So i just found out i replied to my room mates craigslist ad. Akward
I couldnt decide if i wanted to pee first or vomit. So i Peed sideways while throwing up into the tub.
Seriously this night has "go home now before you cry, puke or scream on someone" written all over it.
Look. If you're going to be my girlfriend you need to be down with me licking BBQ off your face infront of kids.
Considering that your "hello" was replaced with "Fuck yo couch," I'm not surprised that you have a black eye.
Mate, you pissed in my bed. Then told me to "Just keep swimming"
So, I without a doubt haven't used the bag I'm now carrying since we were dating. Just had to discreetly throw out an unopened magnum in a bus station.
not sure when or how we ended up at this wedding party but you need to be here they are handing out screwdrivers and Yamakas to everyone and it's a got damn open bar you need to be here now
I didn't rip your fishnets, WE ripped your fishnets.

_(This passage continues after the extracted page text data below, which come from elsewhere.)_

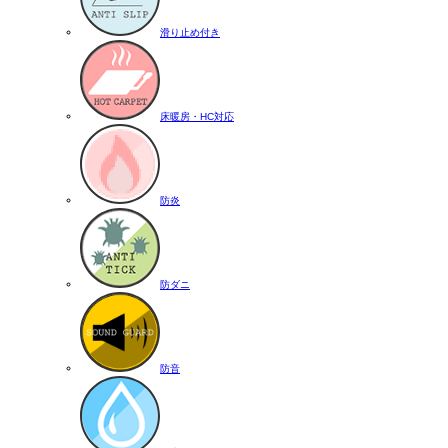
滑り止め付き
床暖房・HC対応
防炎
防ダニ
防音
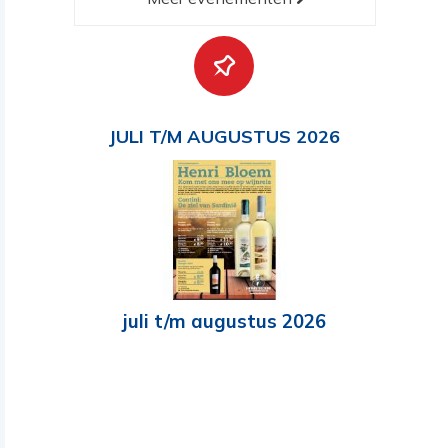
JULI T/M AUGUSTUS 2026
juli t/m augustus 2026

We need some Captain and Fanta. That shit will change your life. Sidenote, bring an IV drip to hook me to in the morning
The magnum condom fits. I feel like a manly version of cinderella
HOLY SHIT HOLY SHIT HOLY SHIT HOLY SHIT
So I just ran in to the Couger you saw me take home last month who i haven't talked to since then at Wawa and she was PISSED.. APPARENTLY i fucked her niece last week
How are you feeling today?
Like Satan handed me a grenade and ass sandwich.
I would never blame a unicorn for anything.....how dare you
The fact that you cheered yourself on while you puked saying it was your first college puke, blacked out, and sang taylor swift to the toilet confirms the fact that we are related. I've never been more proud.